Excerpts from a dataset:
+---+

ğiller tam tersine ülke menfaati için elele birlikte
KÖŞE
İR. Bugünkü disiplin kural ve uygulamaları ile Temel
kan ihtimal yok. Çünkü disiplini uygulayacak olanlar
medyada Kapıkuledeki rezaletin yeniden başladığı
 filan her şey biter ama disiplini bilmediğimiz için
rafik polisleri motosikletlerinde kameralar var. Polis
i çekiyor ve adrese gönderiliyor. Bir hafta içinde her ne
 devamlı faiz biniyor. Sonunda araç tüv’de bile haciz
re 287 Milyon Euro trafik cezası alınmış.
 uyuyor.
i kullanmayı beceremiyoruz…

+---+

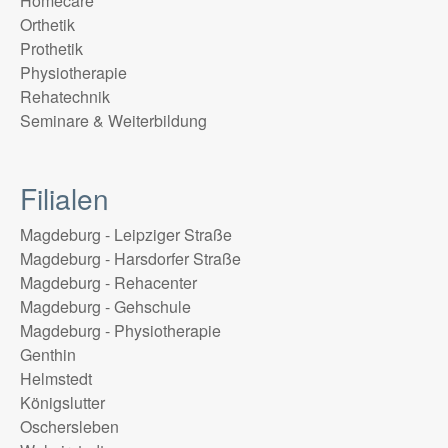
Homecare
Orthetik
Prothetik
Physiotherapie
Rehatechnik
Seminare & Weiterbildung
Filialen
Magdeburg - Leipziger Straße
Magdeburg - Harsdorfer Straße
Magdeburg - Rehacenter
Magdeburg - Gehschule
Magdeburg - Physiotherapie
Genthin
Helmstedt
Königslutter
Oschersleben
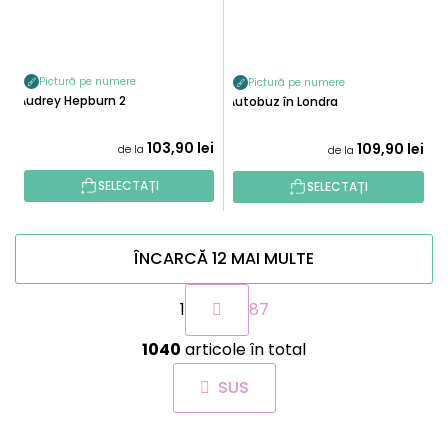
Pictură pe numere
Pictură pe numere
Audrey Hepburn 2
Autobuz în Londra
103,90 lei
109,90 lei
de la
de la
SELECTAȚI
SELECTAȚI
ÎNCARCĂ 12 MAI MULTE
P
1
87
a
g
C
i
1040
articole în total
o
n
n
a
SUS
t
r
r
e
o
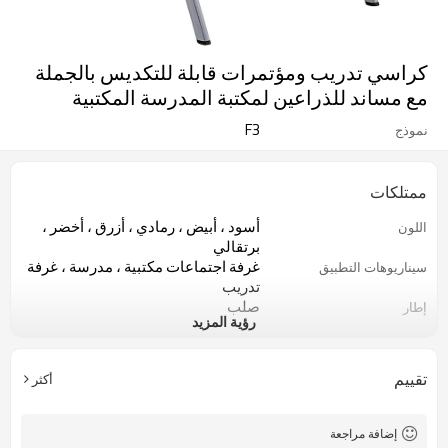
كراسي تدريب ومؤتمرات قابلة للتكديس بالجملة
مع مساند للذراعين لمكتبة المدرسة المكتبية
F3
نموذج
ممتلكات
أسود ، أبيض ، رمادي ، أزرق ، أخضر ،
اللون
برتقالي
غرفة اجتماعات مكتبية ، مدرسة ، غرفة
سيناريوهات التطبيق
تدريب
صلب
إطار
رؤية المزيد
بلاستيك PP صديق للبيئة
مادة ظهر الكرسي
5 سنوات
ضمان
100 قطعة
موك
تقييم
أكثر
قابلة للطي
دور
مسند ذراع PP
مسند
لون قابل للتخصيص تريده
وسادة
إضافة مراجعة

+---+

### [WORK TO COMPLETE]
All lines in the records above that contain "disiplini" are to be reported.

### [TASK RESPONSE]
kan ihtimal yok. Çünkü disiplini uygulayacak olanlar
 filan her şey biter ama disiplini bilmediğimiz için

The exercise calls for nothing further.